EXCERPT from A Fighting Chance
photo by Esteban Barajas
Coach avoided politicians. He always said he had no use for their empty promises or shifty personalities. Miguel Angel was surprised Coach even asked him to come to the candidate’s house. But Agnes didn’t strike Miguel Angel as shifty or empty. She was not trying to grab the microphone to say what she wanted. She was going to let Coach do the talking.
For some reason, that made Miguel Angel feel good.
“I don’t know if you know what’s happening at the Packing Shed, but I want to see if there’s something you can do about it. I’ve never really asked for no favor of anybody, all I want is for my boxers to have a place to train,” Coach said.
Coach talked about the hours he’d put in training young boys, the equipment he’d bought to improve the place. It was a hobby in a way, he said, but a hobby that gave children something to do. No, not all of the children ended up champions, not all of them wanted to put in the time and energy. But at least they were not roaming the streets, learning the ways of the gangs and crime.
Then he told her about the rumors. Was it true that he was being punished because Bruno supported her? And if she got into office, could she promise he was not going to get kicked out?
Miguel Angel was startled. It was the first he’d heard of this, and he didn’t like it. He was about to say something, but he turned to look at Agnes and thought better of it.
“Ma’am, I don’t want nothing for me. I’m an old man, I’m retired, I can go find another hobby if I want to. But I believe, deep down in my heart, that those kids need me,” Coach went on.
“Mr. Ramos, I’ve heard an awful lot about you over the years, and I’m sure glad you decided to come visit me. But I’m going to be very honest with you. I don’t want this issue politicized. I believe we have to look out for our children and our youth, not play politics and backstabbing.
“Be that as it may, I’m in no position to make promises. I know you care about the Packing Shed and how much work you’ve put into it. I promise to get you appropriate recognition by the city for what you’re doing. We should write you a well-earned commendation.”
“What’s a commendation going to do?” Miguel Angel exploded. “I can’t train on a commendation. We need a gym, we need punching bags.”
Coach bolted from his seat and turned to Miguel Angel.
“Calm down, champ,” he yelled. “Sit down and show some respect.”
“Serious, Coach? What did you bring me here for, then? So I can listen to this crap?”
“Young man, sit down,” Agnes said calmly. “I want to hear what you have to say.”
All Miguel Angel wanted to do in that minute was run back to the Alisal. He closed his eyes, ground his teeth, craned his neck and tried to calm down. “I’m sorry, ma’am,” he mumbled. “I’m under a lot of stress right now. We don’t want to lose the Packing Shed.” Agnes walked around the desk, poured herself a glass of water and offered some to Coach and Miguel Angel. They declined. She then walked back again to her chair and sat down.
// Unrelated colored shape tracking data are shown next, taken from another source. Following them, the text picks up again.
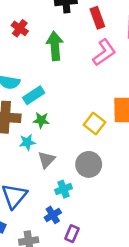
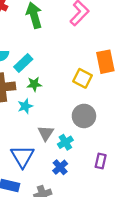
gray triangle: (46, 160) -> (46, 133), moved
purple rectangle: (72, 234) -> (101, 161), moved

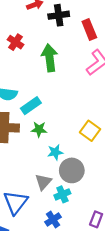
cyan star: (25, 106) -> (55, 152), moved
gray circle: (84, 116) -> (72, 170), moved

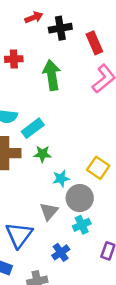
red cross: (16, 42) -> (14, 59), turned -35
yellow square: (90, 131) -> (98, 168), moved
cyan cross: (62, 194) -> (82, 225), moved

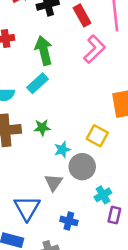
cyan rectangle: (33, 128) -> (38, 83), moved
cyan cross: (82, 225) -> (103, 195), moved
blue cross: (61, 252) -> (69, 221), turned -35

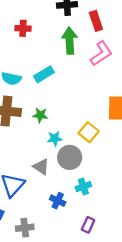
green arrow: (44, 51) -> (70, 41), moved
gray triangle: (54, 182) -> (41, 167), turned -42
purple rectangle: (114, 215) -> (88, 225), moved
blue cross: (69, 221) -> (58, 201), moved

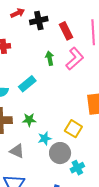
green arrow: (70, 41) -> (50, 58), moved, size x0.6
gray triangle: (41, 167) -> (17, 151), moved
cyan cross: (83, 187) -> (77, 168), moved

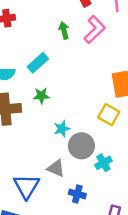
green star: (29, 120) -> (41, 96), moved
yellow square: (73, 129) -> (109, 115), moved
gray triangle: (17, 151) -> (56, 168), moved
“We need this place,” Miguel Angel pleaded. “Is there anything you can do to help us?”
Agnes stared at Miguel Angel for what felt like an eternity. She took another sip of water, then finally spoke. “I can’t promise that you’ll stay at the Packing Shed. I can’t do that, young man, and it has nothing to do with your program, Mr. Ramos. What you’re doing is commendable, and if we only had one hundred residents as committed as you are to our youth, this would be a very different place.
“If I start making promises here and there, and later on they compromise the overall health of the entire city, I’m going to have to break those promises. I don’t want to do that.”
Miguel Angel dropped his head to his chest. Coach let out a sigh and rearranged himself on the chair.
Agnes went on with her speech, but Miguel Angel stopped listening. There were plenty of adults in his life who had let him down, and he wasn’t interested in hearing yet another one.